• MATERIAL PROVIDED:
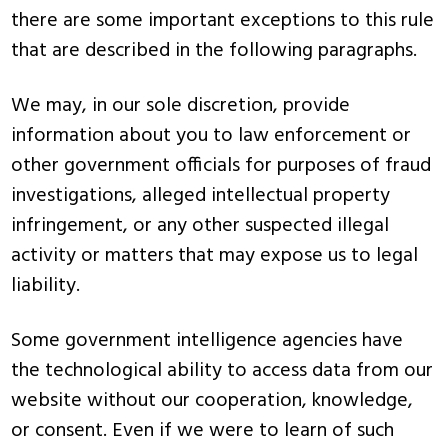
there are some important exceptions to this rule
that are described in the following paragraphs.
We may, in our sole discretion, provide
information about you to law enforcement or
other government officials for purposes of fraud
investigations, alleged intellectual property
infringement, or any other suspected illegal
activity or matters that may expose us to legal
liability.
Some government intelligence agencies have
the technological ability to access data from our
website without our cooperation, knowledge,
or consent. Even if we were to learn of such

• WORK TO BE COMPLETED: Your copy should match the data above exactly, apart from the pictures.

• RESPONSE AREA:
there are some important exceptions to this rule
that are described in the following paragraphs.
We may, in our sole discretion, provide
information about you to law enforcement or
other government officials for purposes of fraud
investigations, alleged intellectual property
infringement, or any other suspected illegal
activity or matters that may expose us to legal
liability.
Some government intelligence agencies have
the technological ability to access data from our
website without our cooperation, knowledge,
or consent. Even if we were to learn of such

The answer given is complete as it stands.